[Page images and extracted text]
◇ ◇ ◇ ◇
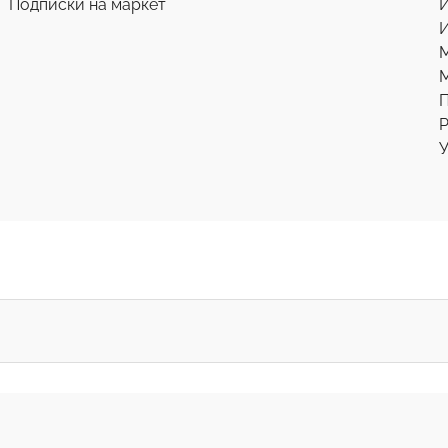
Подписки на маркет
И
М
Р
У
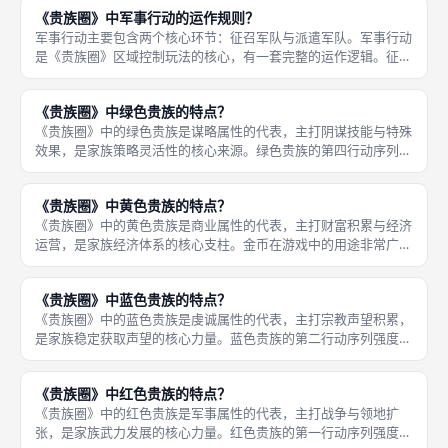
部分高级蓝色贵族一次行动就能获得多点声望。 这些附加效果让
《贵族圈》中军事行动的运作规则？
虔诚行动
军事行动主要包含两个核心环节：征召军队与派遣军队。军事行动
是《贵族圈》区域控制玩法的核心，有一套完整的运作逻辑。征召
军队是将军队补充到自己的储备池中，不同角色的军事行动征召的
军队数量不同，红色贵族的征召效率最高。 派遣军队则是将储备
《贵族圈》中绿色贵族的特点？
池中的军
《贵族圈》中的绿色贵族是谋略属性的代表，主打阴谋技能与特殊
效果，是家族策略灵活性的核心来源。绿色贵族的第四行动序列最
具特色，每个绿色贵族的阴谋技能都不相同，能提供各种多样化的
特殊效果，为玩家的策略操作提供更多空间。 绿色贵族的阴谋技
《贵族圈》中黄色贵族的特点？
能种类丰
《贵族圈》中的黄色贵族是商业属性的代表，主打财富积累与经济
运营，是家族经济体系的核心支柱。金币在游戏中的用途非常广
泛，婚礼费用、军队征召与派遣、男孩的养育成本、雇佣额外行动
都需要消耗金币，充足的金币储备能让玩家的操作更加灵活，既可
《贵族圈》中蓝色贵族的特点？
以花钱雇佣
《贵族圈》中的蓝色贵族是虔诚属性的代表，主打宗教声望积累，
是家族稳定获取声望的核心力量。蓝色贵族的第二行动序列强度最
高，能更高效地通过虔诚行动获取声望点数，部分强力的蓝色贵族
还能在虔诚行动中同时获得金币收益，实现声望与经济的双重收
《贵族圈》中红色贵族的特点？
获。 蓝色
《贵族圈》中的红色贵族是军事属性的代表，主打战争与领地扩
张，是家族武力发展的核心力量。红色贵族的第一行动序列强度最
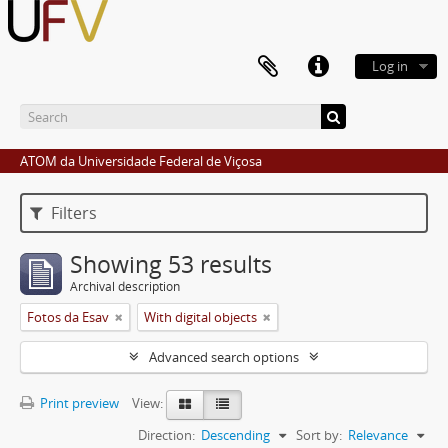
Log in
ATOM da Universidade Federal de Viçosa
Filters
Showing 53 results
Archival description
Fotos da Esav
With digital objects
Advanced search options
Print preview
View:
Direction:
Descending
Sort by:
Relevance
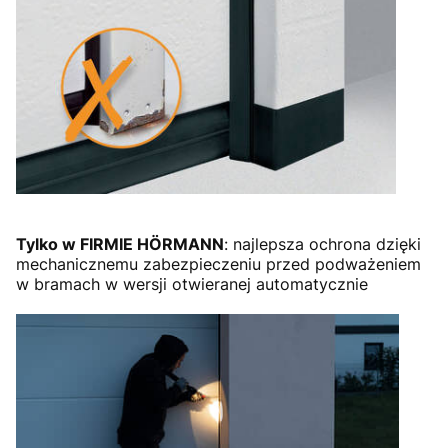
Tylko w FIRMIE HÖRMANN
: najlepsza ochrona dzięki
mechanicznemu zabezpieczeniu przed podważeniem
w bramach w wersji otwieranej automatycznie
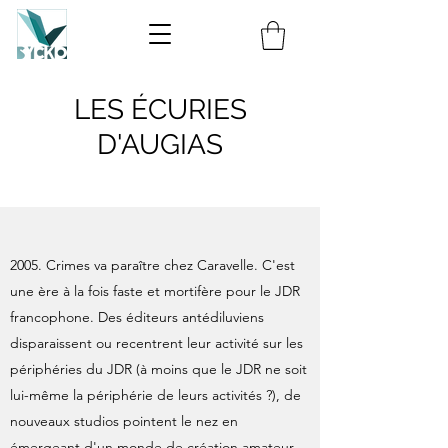
LES ÉCURIES
D'AUGIAS
2005. Crimes va paraître chez Caravelle. C'est
une ère à la fois faste et mortifère pour le JDR
francophone. Des éditeurs antédiluviens
disparaissent ou recentrent leur activité sur les
périphéries du JDR (à moins que le JDR ne soit
lui-même la périphérie de leurs activités ?), de
nouveaux studios pointent le nez en
émergeant d'un monde de création amateur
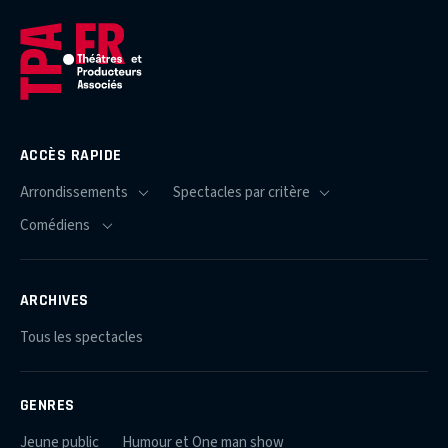
ACCÈS RAPIDE
ARCHIVES
Tous les spectacles
GENRES
Jeune public
Humour et One man show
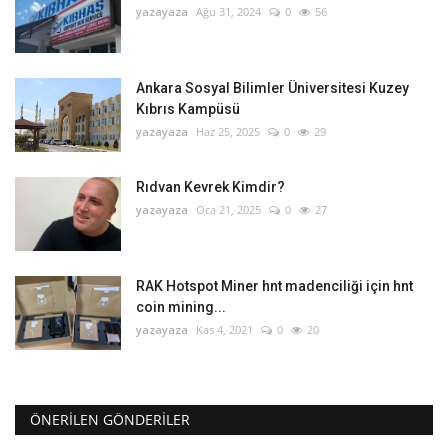
yazayaza
Ağu 31, 2024
0
56
Ankara Sosyal Bilimler Üniversitesi Kuzey
Kıbrıs Kampüsü
yazayaza
Haz 25, 2025
0
29
Rıdvan Kevrek Kimdir?
yazayaza
Oca 21, 2025
0
27
RAK Hotspot Miner hnt madenciliği için hnt
coin mining...
yazayaza
Kas 4, 2021
0
20
ÖNERILEN GÖNDERILER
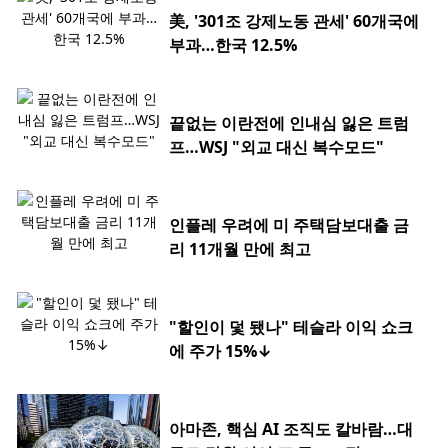
美, '301조 강제노동 관세' 60개국에
부과…한국 12.5%
끝없는 이란전에 인내심 잃은 트럼
프…WSJ "외교 대신 복수모드"
인플레 우려에 미 주택담보대출 금
리 11개월 만에 최고
"할인이 덫 됐나" 테슬라 이익 쇼크
에 주가 15%↓
아마존, 핵심 AI 조직도 칼바람…대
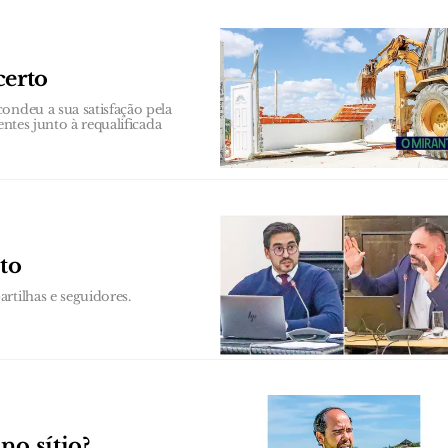
certo
ondeu a sua satisfação pela
entes junto à requalificada
to
rtilhas e seguidores.
no sítio?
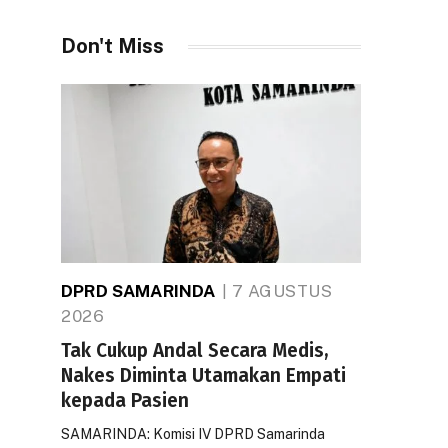
Don't Miss
DPRD SAMARINDA
7 AGUSTUS
2026
Tak Cukup Andal Secara Medis,
Nakes Diminta Utamakan Empati
kepada Pasien
SAMARINDA: Komisi IV DPRD Samarinda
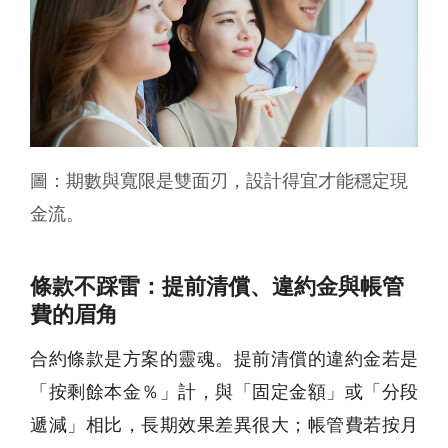
圖：期數與寬限是雙面刃，設計得宜才能穩定現
金流。
條款不踩雷：提前清償、違約金與帳管
費的眉角
合約條款是方案的靈魂。提前清償的違約金若是
「按剩餘本金％」計，與「固定金額」或「分段
遞減」相比，長期效果差異很大；帳管費若按月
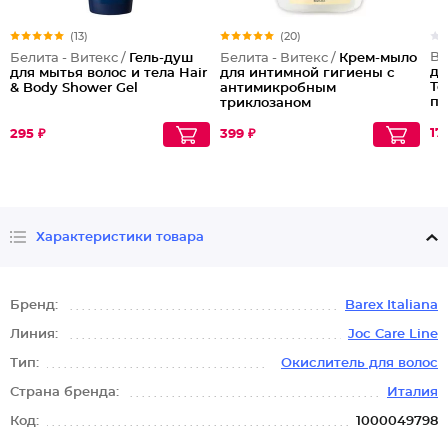
(13)
(20)
Ba
Белита - Витекс /
Гель-душ
Белита - Витекс /
Крем-мыло
дл
для мытья волос и тела Hair
для интимной гигиены с
Те
& Body Shower Gel
антимикробным
пе
триклозаном
17
295 ₽
399 ₽
Характеристики товара
Бренд:
Barex Italiana
Линия:
Joc Care Line
Тип:
Окислитель для волос
Страна бренда:
Италия
Код:
1000049798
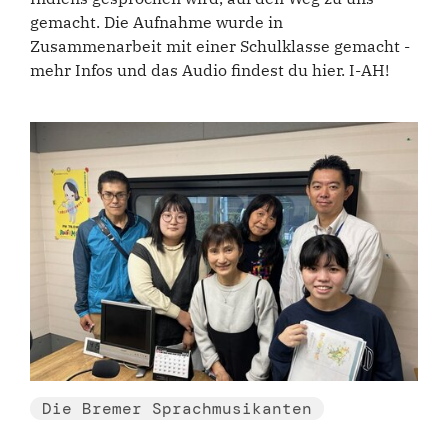
gemacht. Die Aufnahme wurde in
Zusammenarbeit mit einer Schulklasse gemacht -
mehr Infos und das Audio findest du hier. I-AH!
Die Bremer Sprachmusikanten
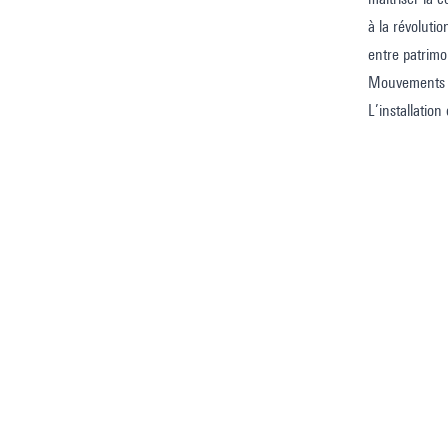
à la révolutio
entre patrimo
Mouvements ex
L’installatio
◇ ◇ ◇ ◇
Exercise for the records above: copy only the lines from the one with "Jeune public" to the one with "coin mining...", both ends kept, and drop the pictures.

Answer to this task
Jeune public
Humour et One man show
yazayaza
Ağu 31, 2024
0
56
Ankara Sosyal Bilimler Üniversitesi Kuzey
Kıbrıs Kampüsü
yazayaza
Haz 25, 2025
0
29
Rıdvan Kevrek Kimdir?
yazayaza
Oca 21, 2025
0
27
RAK Hotspot Miner hnt madenciliği için hnt
coin mining...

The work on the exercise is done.